* [What this task involves] Keep to one stretch of the data below, the lines from the one with "湖北缠绕增强克拉管 海绵城市排水管材" up to and including the one with "considerar a viabilidade", and return that stretch exactly.

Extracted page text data
○ ○ ○ ○ ○
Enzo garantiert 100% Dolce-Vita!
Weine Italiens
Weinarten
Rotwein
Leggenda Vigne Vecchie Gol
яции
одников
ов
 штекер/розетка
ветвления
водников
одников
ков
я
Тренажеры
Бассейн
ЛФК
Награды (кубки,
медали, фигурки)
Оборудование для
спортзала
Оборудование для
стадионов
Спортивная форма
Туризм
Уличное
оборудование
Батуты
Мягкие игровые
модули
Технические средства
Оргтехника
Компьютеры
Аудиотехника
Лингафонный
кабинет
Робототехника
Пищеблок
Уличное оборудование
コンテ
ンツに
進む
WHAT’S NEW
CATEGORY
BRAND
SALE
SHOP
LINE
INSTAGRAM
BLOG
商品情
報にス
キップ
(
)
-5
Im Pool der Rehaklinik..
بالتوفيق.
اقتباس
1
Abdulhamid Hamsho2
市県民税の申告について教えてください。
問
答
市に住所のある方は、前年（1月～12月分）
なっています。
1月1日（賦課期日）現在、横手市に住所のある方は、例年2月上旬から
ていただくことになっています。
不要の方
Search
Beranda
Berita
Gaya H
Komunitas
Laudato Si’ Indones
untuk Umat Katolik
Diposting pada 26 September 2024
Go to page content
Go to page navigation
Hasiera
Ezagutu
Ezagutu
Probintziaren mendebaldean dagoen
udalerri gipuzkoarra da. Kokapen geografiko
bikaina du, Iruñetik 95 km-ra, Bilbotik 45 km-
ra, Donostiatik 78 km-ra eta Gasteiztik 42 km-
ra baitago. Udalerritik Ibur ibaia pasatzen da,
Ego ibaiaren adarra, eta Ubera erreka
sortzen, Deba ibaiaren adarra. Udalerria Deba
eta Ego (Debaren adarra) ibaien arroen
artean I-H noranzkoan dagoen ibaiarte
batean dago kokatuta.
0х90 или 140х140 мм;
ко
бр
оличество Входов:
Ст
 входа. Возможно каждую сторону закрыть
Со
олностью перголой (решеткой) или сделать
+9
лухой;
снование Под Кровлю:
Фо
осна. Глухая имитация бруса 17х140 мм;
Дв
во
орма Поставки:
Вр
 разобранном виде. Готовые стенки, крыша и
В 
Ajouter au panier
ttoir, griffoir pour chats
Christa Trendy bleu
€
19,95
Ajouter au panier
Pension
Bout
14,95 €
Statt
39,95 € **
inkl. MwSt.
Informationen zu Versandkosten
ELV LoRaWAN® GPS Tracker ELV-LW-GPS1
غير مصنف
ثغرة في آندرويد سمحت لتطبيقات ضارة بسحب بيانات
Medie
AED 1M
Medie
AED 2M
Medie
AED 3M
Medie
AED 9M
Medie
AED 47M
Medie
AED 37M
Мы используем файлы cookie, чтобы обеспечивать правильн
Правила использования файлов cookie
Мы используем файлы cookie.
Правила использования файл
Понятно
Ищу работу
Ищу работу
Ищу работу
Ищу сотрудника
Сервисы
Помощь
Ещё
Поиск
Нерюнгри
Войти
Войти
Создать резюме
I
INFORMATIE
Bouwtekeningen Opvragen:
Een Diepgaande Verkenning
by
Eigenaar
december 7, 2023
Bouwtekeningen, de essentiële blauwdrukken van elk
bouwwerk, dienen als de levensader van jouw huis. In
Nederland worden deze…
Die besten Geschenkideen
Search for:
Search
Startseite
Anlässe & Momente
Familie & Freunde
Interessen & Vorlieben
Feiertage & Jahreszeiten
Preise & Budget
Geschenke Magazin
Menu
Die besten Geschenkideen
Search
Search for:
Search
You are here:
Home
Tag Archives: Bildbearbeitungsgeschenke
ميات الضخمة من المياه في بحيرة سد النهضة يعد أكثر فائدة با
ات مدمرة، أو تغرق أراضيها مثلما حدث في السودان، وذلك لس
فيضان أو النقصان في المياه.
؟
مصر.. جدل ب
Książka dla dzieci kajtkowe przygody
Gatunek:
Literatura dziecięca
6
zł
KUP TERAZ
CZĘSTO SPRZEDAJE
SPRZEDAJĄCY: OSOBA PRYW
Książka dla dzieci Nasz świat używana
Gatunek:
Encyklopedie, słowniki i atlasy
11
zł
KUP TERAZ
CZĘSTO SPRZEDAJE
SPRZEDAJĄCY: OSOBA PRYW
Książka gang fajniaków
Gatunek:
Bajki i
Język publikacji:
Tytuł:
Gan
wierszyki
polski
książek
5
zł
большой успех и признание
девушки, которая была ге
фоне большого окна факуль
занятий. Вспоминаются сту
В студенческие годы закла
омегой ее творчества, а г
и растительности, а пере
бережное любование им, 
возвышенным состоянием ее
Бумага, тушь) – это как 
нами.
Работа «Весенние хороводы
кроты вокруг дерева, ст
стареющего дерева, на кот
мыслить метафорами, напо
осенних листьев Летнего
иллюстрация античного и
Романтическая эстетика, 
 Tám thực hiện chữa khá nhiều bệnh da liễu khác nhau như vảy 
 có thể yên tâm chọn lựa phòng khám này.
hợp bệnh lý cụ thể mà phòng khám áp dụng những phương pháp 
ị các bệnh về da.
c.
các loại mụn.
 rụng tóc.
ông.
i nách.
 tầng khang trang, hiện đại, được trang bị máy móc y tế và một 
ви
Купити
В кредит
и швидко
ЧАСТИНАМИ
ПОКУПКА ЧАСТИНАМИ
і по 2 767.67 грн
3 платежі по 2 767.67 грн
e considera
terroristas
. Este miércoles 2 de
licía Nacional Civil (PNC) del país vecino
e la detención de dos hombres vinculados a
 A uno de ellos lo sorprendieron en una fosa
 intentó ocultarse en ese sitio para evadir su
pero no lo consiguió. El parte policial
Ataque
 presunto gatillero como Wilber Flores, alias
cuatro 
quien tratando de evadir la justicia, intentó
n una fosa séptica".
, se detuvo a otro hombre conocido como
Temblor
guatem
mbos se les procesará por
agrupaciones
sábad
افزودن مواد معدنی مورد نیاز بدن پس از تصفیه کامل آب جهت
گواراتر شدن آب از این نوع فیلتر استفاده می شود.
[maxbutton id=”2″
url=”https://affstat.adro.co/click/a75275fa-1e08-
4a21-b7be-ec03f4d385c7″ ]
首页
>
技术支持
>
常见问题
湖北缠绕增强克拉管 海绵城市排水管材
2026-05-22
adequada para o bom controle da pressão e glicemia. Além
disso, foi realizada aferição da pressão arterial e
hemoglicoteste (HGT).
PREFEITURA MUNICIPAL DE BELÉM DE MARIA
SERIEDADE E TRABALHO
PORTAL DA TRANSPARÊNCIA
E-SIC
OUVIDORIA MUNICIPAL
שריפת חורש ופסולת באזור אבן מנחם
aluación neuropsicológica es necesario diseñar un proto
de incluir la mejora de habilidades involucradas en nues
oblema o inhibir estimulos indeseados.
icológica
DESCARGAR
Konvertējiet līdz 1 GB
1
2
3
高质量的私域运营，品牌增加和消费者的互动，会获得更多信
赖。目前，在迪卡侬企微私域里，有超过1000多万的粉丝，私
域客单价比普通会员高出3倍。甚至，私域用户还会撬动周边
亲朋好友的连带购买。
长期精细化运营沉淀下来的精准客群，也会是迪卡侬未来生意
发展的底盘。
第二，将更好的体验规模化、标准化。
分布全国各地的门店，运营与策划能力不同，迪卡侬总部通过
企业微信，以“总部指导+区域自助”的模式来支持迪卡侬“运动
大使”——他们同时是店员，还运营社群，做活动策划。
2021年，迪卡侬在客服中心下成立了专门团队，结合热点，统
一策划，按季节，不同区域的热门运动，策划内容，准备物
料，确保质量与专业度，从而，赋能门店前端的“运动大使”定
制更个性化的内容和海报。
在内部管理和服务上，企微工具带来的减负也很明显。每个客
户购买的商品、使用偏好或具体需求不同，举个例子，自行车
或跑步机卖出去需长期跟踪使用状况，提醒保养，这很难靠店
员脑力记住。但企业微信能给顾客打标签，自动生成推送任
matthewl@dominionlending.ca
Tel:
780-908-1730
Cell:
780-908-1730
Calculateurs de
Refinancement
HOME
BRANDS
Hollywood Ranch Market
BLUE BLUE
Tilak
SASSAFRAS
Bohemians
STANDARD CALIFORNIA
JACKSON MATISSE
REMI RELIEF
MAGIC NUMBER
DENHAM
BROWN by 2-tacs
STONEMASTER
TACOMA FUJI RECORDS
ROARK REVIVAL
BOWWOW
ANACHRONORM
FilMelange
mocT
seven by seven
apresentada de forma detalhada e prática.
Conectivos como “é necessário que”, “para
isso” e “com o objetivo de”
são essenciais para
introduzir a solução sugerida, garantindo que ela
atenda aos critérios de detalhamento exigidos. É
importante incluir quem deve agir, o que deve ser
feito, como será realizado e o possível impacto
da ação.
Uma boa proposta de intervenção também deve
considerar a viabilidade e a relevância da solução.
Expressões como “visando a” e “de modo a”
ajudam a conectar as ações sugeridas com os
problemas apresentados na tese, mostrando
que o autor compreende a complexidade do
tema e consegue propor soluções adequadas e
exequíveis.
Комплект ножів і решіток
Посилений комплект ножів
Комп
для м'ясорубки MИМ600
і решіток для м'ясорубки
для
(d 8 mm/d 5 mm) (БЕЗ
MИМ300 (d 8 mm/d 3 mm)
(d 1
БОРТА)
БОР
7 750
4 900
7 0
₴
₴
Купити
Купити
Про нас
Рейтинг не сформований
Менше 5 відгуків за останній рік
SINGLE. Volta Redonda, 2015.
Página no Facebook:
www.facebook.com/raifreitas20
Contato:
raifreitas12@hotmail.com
○ ○ ○ ○ ○
* [Response for this exercise]
湖北缠绕增强克拉管 海绵城市排水管材
2026-05-22
adequada para o bom controle da pressão e glicemia. Além
disso, foi realizada aferição da pressão arterial e
hemoglicoteste (HGT).
PREFEITURA MUNICIPAL DE BELÉM DE MARIA
SERIEDADE E TRABALHO
PORTAL DA TRANSPARÊNCIA
E-SIC
OUVIDORIA MUNICIPAL
שריפת חורש ופסולת באזור אבן מנחם
aluación neuropsicológica es necesario diseñar un proto
de incluir la mejora de habilidades involucradas en nues
oblema o inhibir estimulos indeseados.
icológica
DESCARGAR
Konvertējiet līdz 1 GB
1
2
3
高质量的私域运营，品牌增加和消费者的互动，会获得更多信
赖。目前，在迪卡侬企微私域里，有超过1000多万的粉丝，私
域客单价比普通会员高出3倍。甚至，私域用户还会撬动周边
亲朋好友的连带购买。
长期精细化运营沉淀下来的精准客群，也会是迪卡侬未来生意
发展的底盘。
第二，将更好的体验规模化、标准化。
分布全国各地的门店，运营与策划能力不同，迪卡侬总部通过
企业微信，以“总部指导+区域自助”的模式来支持迪卡侬“运动
大使”——他们同时是店员，还运营社群，做活动策划。
2021年，迪卡侬在客服中心下成立了专门团队，结合热点，统
一策划，按季节，不同区域的热门运动，策划内容，准备物
料，确保质量与专业度，从而，赋能门店前端的“运动大使”定
制更个性化的内容和海报。
在内部管理和服务上，企微工具带来的减负也很明显。每个客
户购买的商品、使用偏好或具体需求不同，举个例子，自行车
或跑步机卖出去需长期跟踪使用状况，提醒保养，这很难靠店
员脑力记住。但企业微信能给顾客打标签，自动生成推送任
matthewl@dominionlending.ca
Tel:
780-908-1730
Cell:
780-908-1730
Calculateurs de
Refinancement
HOME
BRANDS
Hollywood Ranch Market
BLUE BLUE
Tilak
SASSAFRAS
Bohemians
STANDARD CALIFORNIA
JACKSON MATISSE
REMI RELIEF
MAGIC NUMBER
DENHAM
BROWN by 2-tacs
STONEMASTER
TACOMA FUJI RECORDS
ROARK REVIVAL
BOWWOW
ANACHRONORM
FilMelange
mocT
seven by seven
apresentada de forma detalhada e prática.
Conectivos como “é necessário que”, “para
isso” e “com o objetivo de”
são essenciais para
introduzir a solução sugerida, garantindo que ela
atenda aos critérios de detalhamento exigidos. É
importante incluir quem deve agir, o que deve ser
feito, como será realizado e o possível impacto
da ação.
Uma boa proposta de intervenção também deve
considerar a viabilidade e a relevância da solução.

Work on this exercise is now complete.